Elle sillonne le monde et range ses tableaux, par centaines, dans les placards de son atelier. Impossible d’exposer toute cette production prolifique, malgré deux expos par an, en moyenne. Combien d’œuvres aussi abouties sont condamnées à rester confidentielles ? Il lui arrive de subir des retours qui la surprennent et lui révèlent la profondeur de son engagement politique, de la chape de plomb qui règne. Elle eut le malheur – ça tombait mal – d’exposer en octobre 2001 des tableaux créés des années auparavant, laissant deviner un hypothétique effondrement de certains symboles du capitalisme comme des notations de valeurs boursières, ironiquement intitulés Beau fixe sur New York et Effritement. Elle adore travailler en séries. Mais il y a eu pire en créations piégées par l’horreur de l’attentat. En arts, en blagues, et surtout dans la pub. « On m’a presque traitée comme si j’étais le terroriste qui avait fait exploser les tours jumelles. » Loin d’être une activiste politique, Maya est une artiste humaniste, amoureuse des cultures anciennes. Naïve ? Il lui manque un côté plus militant pour se faire connaître à travers les circuits des arts politiquement identifiables. Mais puisqu’elle préfère la liberté et la recherche personnelle, cette autodidacte (« tant que c’est possible, avec tout ce qu’on ramasse par la vie ») expose soit en Provence, soit à Marrakech. Le Parisien (pas le journal, l’habitant) a la surprise de trouver (aussi improbable que ce soit), dans une maison avignonnaise, entre quelques guitares et un potager, une œuvre qui traverse magistralement les styles, les techniques, les cultures. Au fil des décennies, Maya a traversé des périodes contradictoires, jusqu’à l’abstraction absolue. Mais jamais elle n’a lâché un mode d’expression pour un autre sans avoir poussé la recherche à un point où tout était dit, la messe incluse. L’occasion de travailler in situ ne se pose pas souvent. Mais elle a monté des stèles de cartons, ramassés dans la rue, dans les carrières des Baux (« un lieu chargé, où Cocteau a tourné Le Testament d’Orphée »), et accroché des tableaux géants créés pour le lieu à la chapelle des Célestins d’Avignon.

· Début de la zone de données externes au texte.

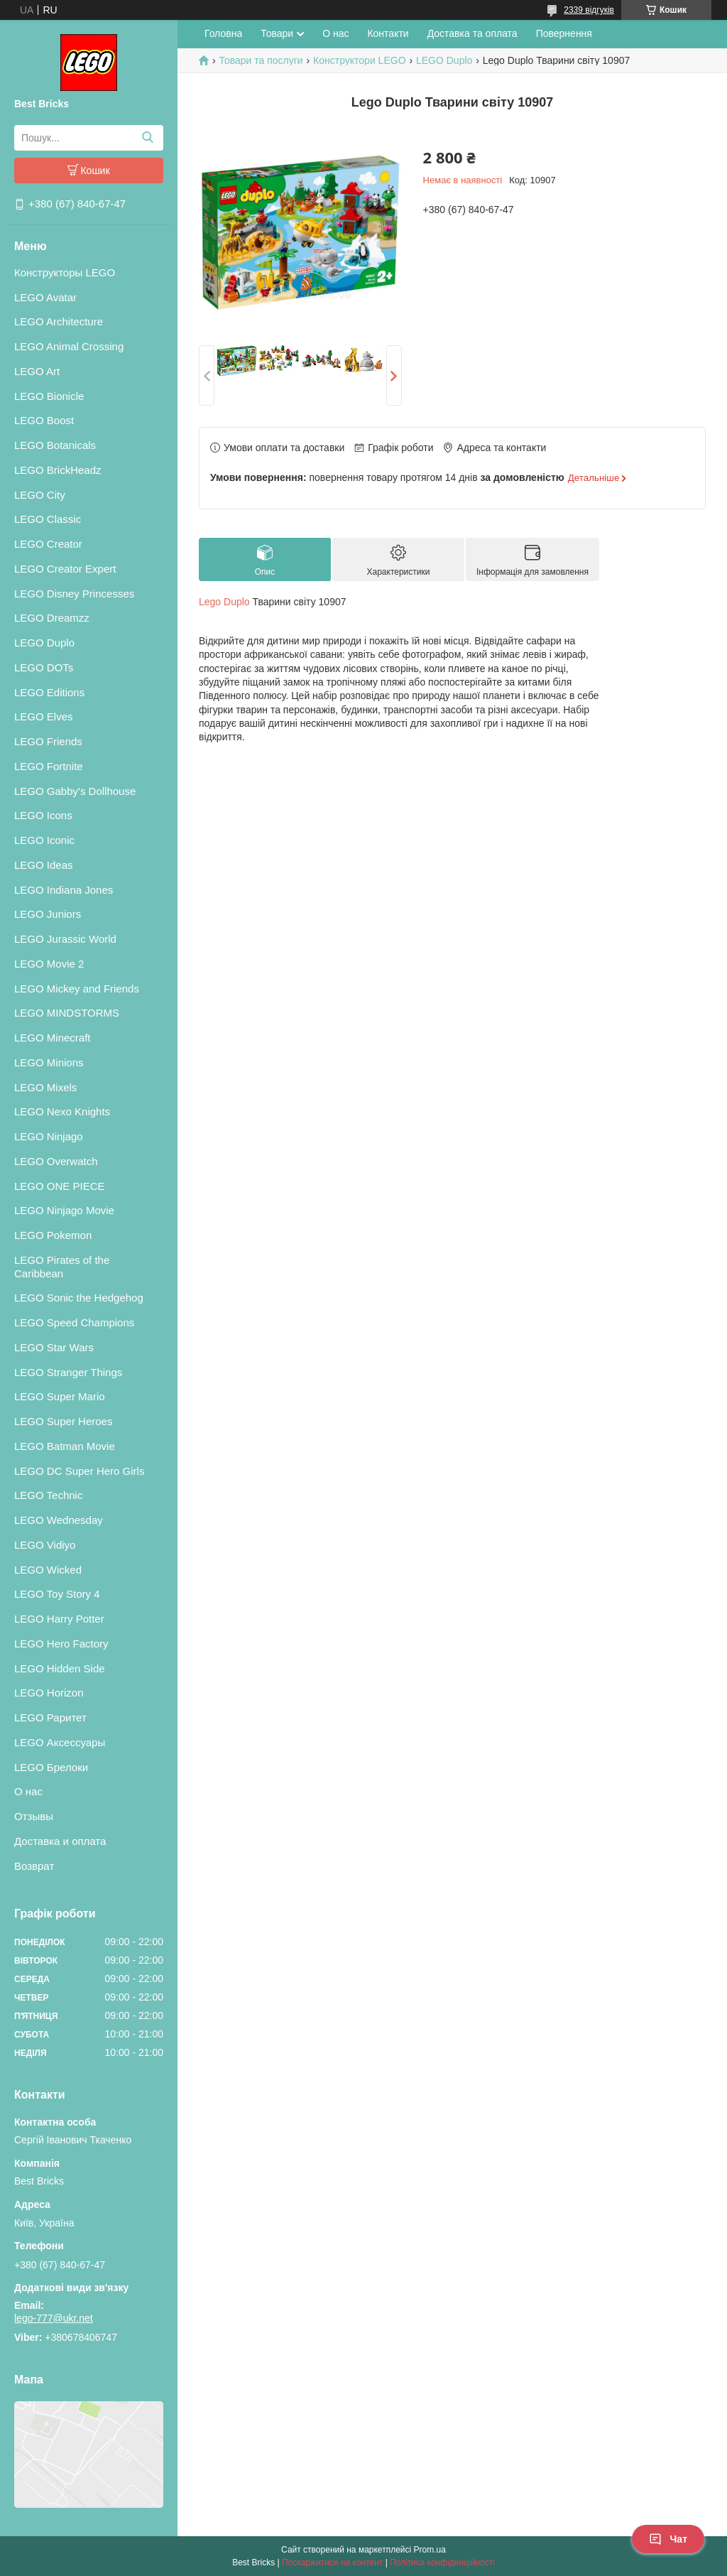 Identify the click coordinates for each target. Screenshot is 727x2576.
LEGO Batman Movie (64, 1446)
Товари (277, 33)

Recyclage et compostage transitent entre le jardinage domestique et des œuvres à vocation d’une world music picturale. Maya recycle les résidus de la société de consommation et d’information. Quand elle fabrique ses papiers « rugueux, frustes », dans lesquels on retrouve ensuite des résidus lisibles en sanskrit, hébreu ou arabe, elle broie le matériau de départ avec son mixer de cuisine. Au toucher, on peut prendre ses papiers pour des tissus ou des peaux. Elle rapporte aussi des papiers de ses voyages en Inde, en Birmanie ou ailleurs. Elle ne refuse pas une note spirituelle ou mystique. Elle se dit « occidentale par accident », ce qui veut dire aussi consommatrice honteuse. Artiste, elle a le bonheur de sublimer sa culpabilité par l’emploi d’objets « ramassés par terre, rejetés, malmenés, écrasés par les voitures et le temps. J’essaie de leur rendre vie d’une autre façon, en travaillant sur la mémoire, sur la trace. L’œuvre est déjà là ». C’est donc social. Elle utilise des tampons qui servent à imprimer des tissus traditionnels, « des tampons qui ont vécu, qui ont servi, qui sont le reflet d’une vie qui disparaît ».

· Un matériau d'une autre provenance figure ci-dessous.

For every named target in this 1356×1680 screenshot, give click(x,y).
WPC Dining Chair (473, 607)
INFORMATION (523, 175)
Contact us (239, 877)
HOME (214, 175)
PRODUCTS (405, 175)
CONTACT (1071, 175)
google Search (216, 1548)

Ses tableaux les plus figuratifs sont des séries sur les femmes voilées, sous-tendues par des reflets de journaux hébreux, et exposées jusqu’ici au Maroc. De culture juive, elle aime à explorer les parallèles entre les mondes hébreu et arabe avouant le peu d’attrait qu’exerce sur elle l’État d’Israël, « beaucoup trop américanisé ». Le rapport à la burka aussi est complexe. Les images esthétiques de femmes dans leurs « tentes » sont aussi porteuses de « la force du sacré dans ce qu’on ne peut museler ».

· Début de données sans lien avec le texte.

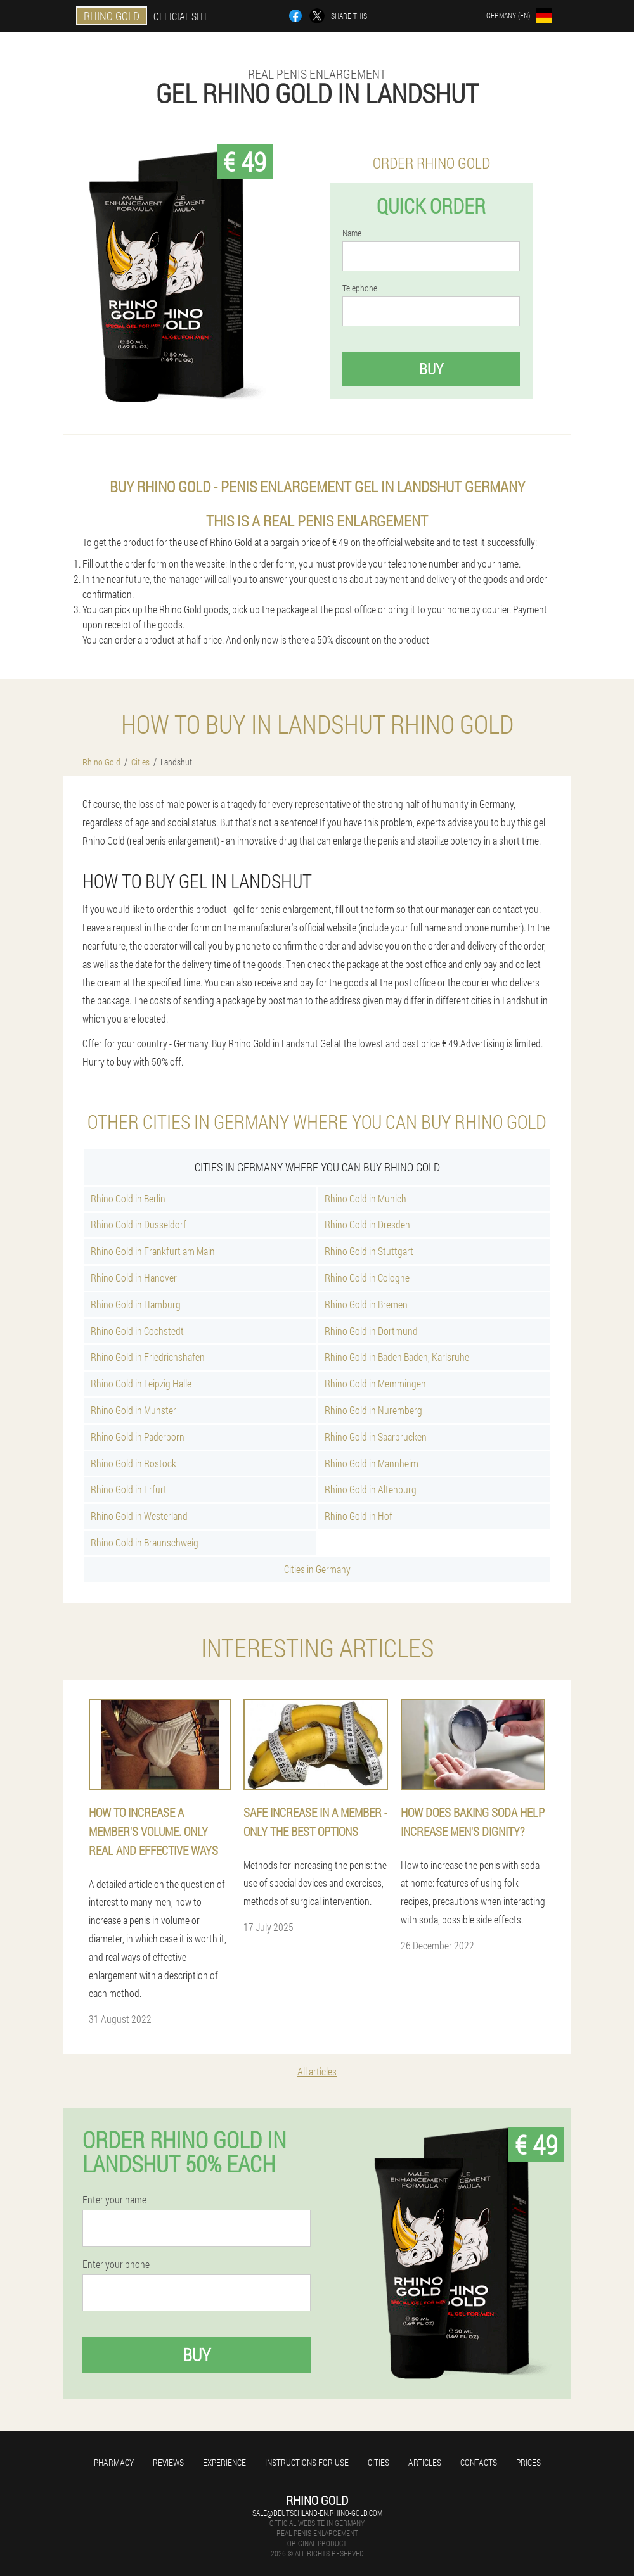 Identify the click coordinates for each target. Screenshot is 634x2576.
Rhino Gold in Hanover (134, 1277)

Il fut un temps où elle était danseuse. Mais aussi étudiante aux beaux-arts d’Avignon. Cela dura deux ans pour les beaux-arts, mais elle pouvait se défouler dans l’atelier de l’un de ses profs. « C’était le capharnaüm total. Tout était permis. On nous laissait faire, sans nous juger. » On verra une (minime) partie des résultats d’un parcours de vie d’artiste agitée à la galerie Peinture Fraîche (juste en face de cet endroit précieux et étonnant qu’est le Club des poètes).